David Keenan


David Keenan is a Scottish author, critic and musician who has been a regular contributor to The Wire since 1995. He is the author of England's Hidden Reverse, a biography of Coil, Current 93 and Nurse with Wound. He used to run Volcanic Tongue. His novel For the Good Times won the 2019 Gordon Burn Prize.
His work for The Wire has been highly influential, helping to focus the magazine more towards coverage of new experimental rock, noise, folk, industrial and psychedelic music. His most frequently cited article is a cover story that appeared in the August 2003 issue entitled "New Weird America", where Keenan coined the phrase "free folk", later bastardised to include "freak folk" and "wyrd folk" and used to describe everyone from Jack Rose and Charalambides through Devendra Banhart.

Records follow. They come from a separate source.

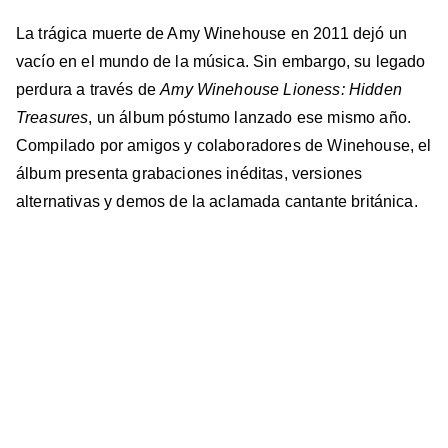
La trágica muerte de Amy Winehouse en 2011 dejó un
vacío en el mundo de la música. Sin embargo, su legado
perdura a través de
Amy Winehouse Lioness: Hidden
Treasures
, un álbum póstumo lanzado ese mismo año.
Compilado por amigos y colaboradores de Winehouse, el
álbum presenta grabaciones inéditas, versiones
alternativas y demos de la aclamada cantante británica.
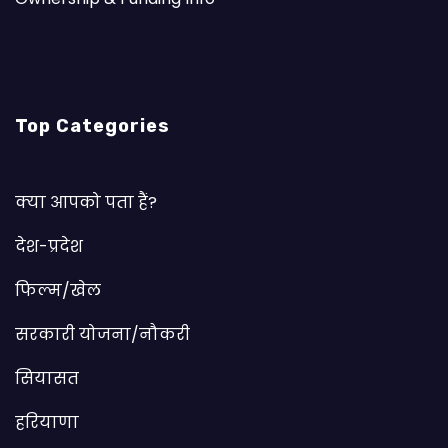
Top Categories
क्या आपको पता हैं?
देश-प्रदेश
फिल्म/खेल
सरकारी योजना/नौकरी
सियासत
हरियाणा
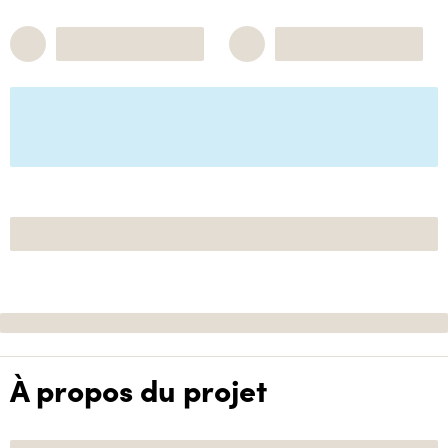
À propos du projet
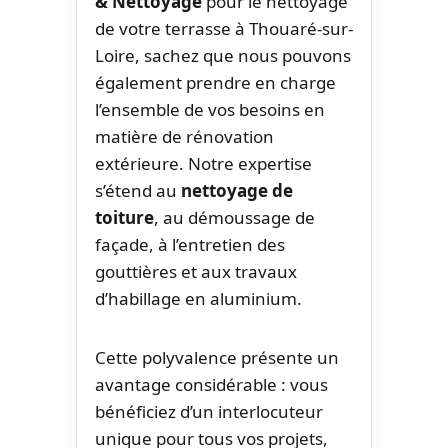
& Nettoyage
pour le nettoyage
de votre terrasse à Thouaré-sur-
Loire, sachez que nous pouvons
également prendre en charge
l’ensemble de vos besoins en
matière de rénovation
extérieure. Notre expertise
s’étend au
nettoyage de
toiture
, au démoussage de
façade, à l’entretien des
gouttières et aux travaux
d’habillage en aluminium.
Cette polyvalence présente un
avantage considérable : vous
bénéficiez d’un interlocuteur
unique pour tous vos projets,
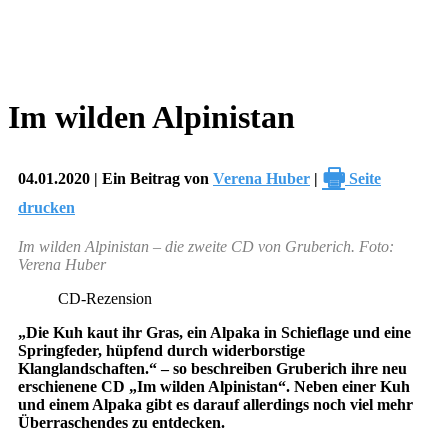
Im wilden Alpinistan
🖶
04.01.2020 | Ein Beitrag von
Verena Huber
|
Seite
drucken
Im wilden Alpinistan – die zweite CD von Gruberich. Foto:
Verena Huber
CD-Rezension
„Die Kuh kaut ihr Gras, ein Alpaka in Schieflage und eine
Springfeder, hüpfend durch widerborstige
Klanglandschaften.“ – so beschreiben Gruberich ihre neu
erschienene CD „Im wilden Alpinistan“. Neben einer Kuh
und einem Alpaka gibt es darauf allerdings noch viel mehr
Überraschendes zu entdecken.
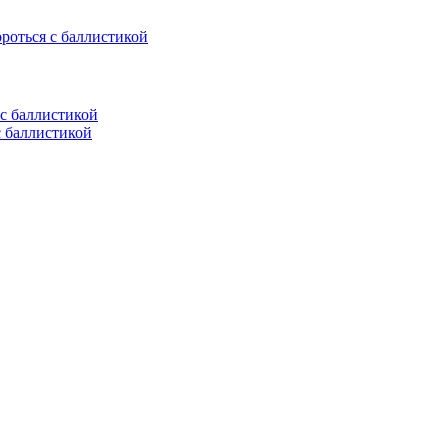
ороться с баллистикой
с баллистикой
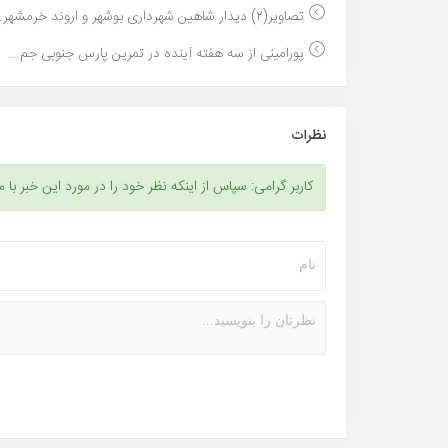
تصاویر(٢) دیدار شاهین شهردارى بوشهر و اروند خرمشهر...
پورامینی از سه هفته آینده در تمرین پارس جنوبی جم...
نظرات
کاربر گرامی: سپاس از اینکه نظر خود را در مورد این خبر با م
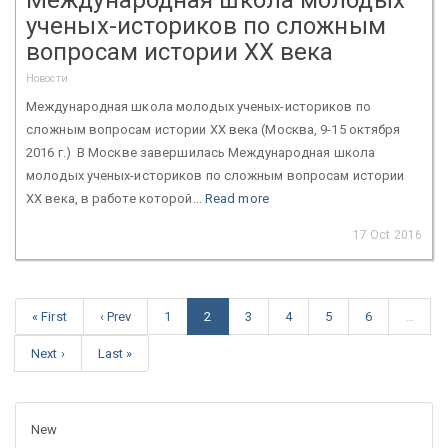
ученых-историков по сложным
вопросам истории XX века
Новости
Международная школа молодых ученых-историков по
сложным вопросам истории XX века (Москва, 9-15 октября
2016 г.) В Москве завершилась Международная школа
молодых ученых-историков по сложным вопросам истории
XX века, в работе которой...
Read more
17 Oct 2016
« First
‹ Prev
1
2
3
4
5
6
…
Next ›
Last »
New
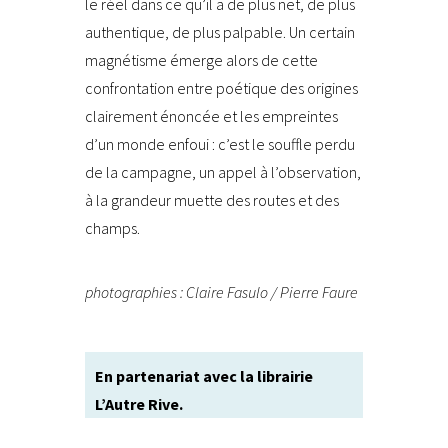
le réel dans ce qu’il a de plus net, de plus
authentique, de plus palpable. Un certain
magnétisme émerge alors de cette
confrontation entre poétique des origines
clairement énoncée et les empreintes
d’un monde enfoui : c’est le souffle perdu
de la campagne, un appel à l’observation,
à la grandeur muette des routes et des
champs.
photographies : Claire Fasulo / Pierre Faure
En partenariat avec la librairie
L’Autre Rive.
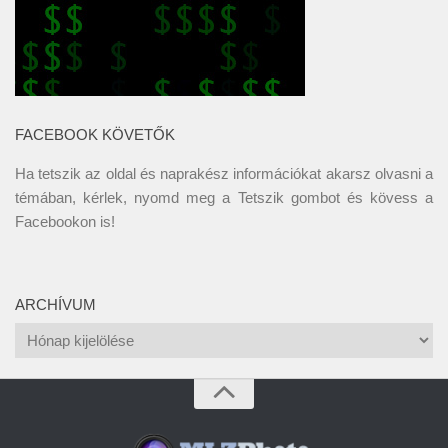
FACEBOOK KÖVETŐK
Ha tetszik az oldal és naprakész információkat akarsz olvasni a
témában, kérlek, nyomd meg a Tetszik gombot és kövess a
Facebookon
is!
ARCHÍVUM
Archívum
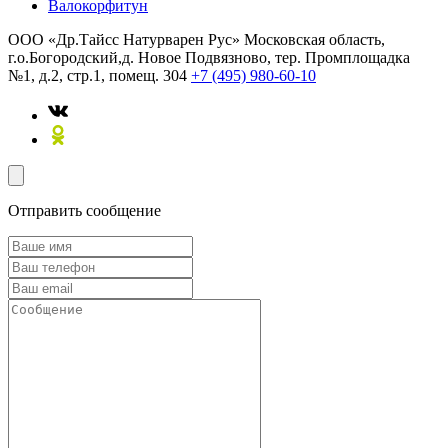
Валокорфитун
ООО «Др.Тайсс Натурварен Рус»
Московская область,
г.о.Богородский,д. Новое Подвязново, тер. Промплощадка
№1, д.2, стр.1, помещ. 304
+7 (495) 980-60-10
Отправить сообщение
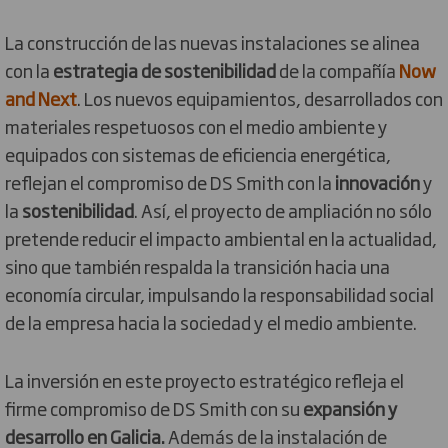
La construcción de las nuevas instalaciones se alinea
con la
estrategia de sostenibilidad
de la compañía
Now
and Next
. Los nuevos equipamientos, desarrollados con
materiales respetuosos con el medio ambiente y
equipados con sistemas de eficiencia energética,
reflejan el compromiso de DS Smith con la
innovación
y
la
sostenibilidad
. Así, el proyecto de ampliación no sólo
pretende reducir el impacto ambiental en la actualidad,
sino que también respalda la transición hacia una
economía circular, impulsando la responsabilidad social
de la empresa hacia la sociedad y el medio ambiente.
La inversión en este proyecto estratégico refleja el
firme compromiso de DS Smith con su
expansión y
desarrollo en Galicia.
Además de la instalación de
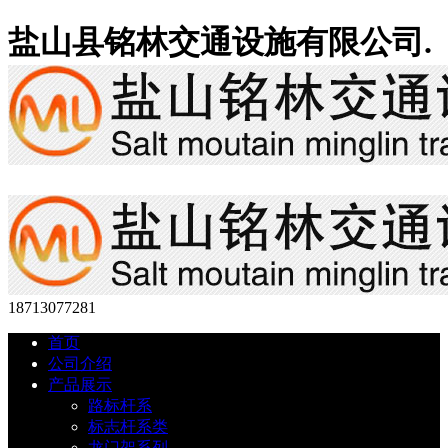
盐山县铭林交通设施有限公司.
18713077281
首页
公司介绍
产品展示
路标杆系
标志杆系类
龙门架系列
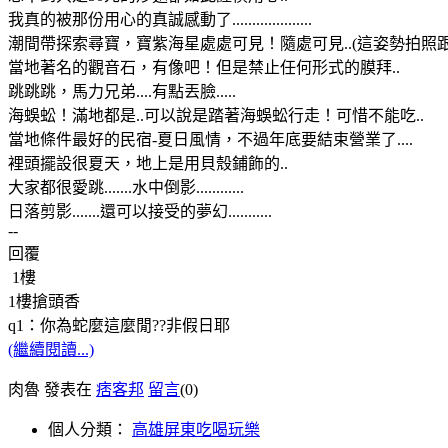
我真的被那份用心的真誠感動了....................
潮間帶探索尋寶，寶紫海星處處可見！隨處可見..(這姿勢拍照
當地著名的觀音石，有像吧！但是禁止任何形式的膜拜..
跳跳跳，馬力兄弟....有點丟臉.....
海蜈蚣！滿地都是..可以說是踏著海蜈蚣行走！可惜不能吃..
當地條件最好的民宿-夏日風情，不過年底要結束營業了....
裡頭擺設很夏天，地上是用貝殼鋪飾的..
大家都很愛跳.......水中倒影............
日落剪影.......還可以接受的夢幻...........
--
回覆
1樓
1樓搶頭香
q1：你為蛇麼這麼閒??非假日耶
(繼續閱讀...)
肉魯 發表在
痞客邦
留言
(0)
個人分類：
高雄屏東吃喝玩樂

In an August 2009 piece for The Wire, Keenan coined "hypnagogic pop" to describe a group of musicians whose work resembled "pop music refracted through the memory of a memory". His article incited a slew of hate mail that derided hypnagogic pop as the "worst genre created by a journalist". Keenan became disenchanted with the movement once it homogenized with the mainstream.
A 2009 quote of Keenan cited by Karl Shaw, reproduced in his article in the Wall Street Journal, on the Beatles: "The Beatles are the absolute curse of modern Indie music...my favorite Beatle is Yoko Ono; without Yoko's influence, I don't think there would be any Beatles music I could listen to."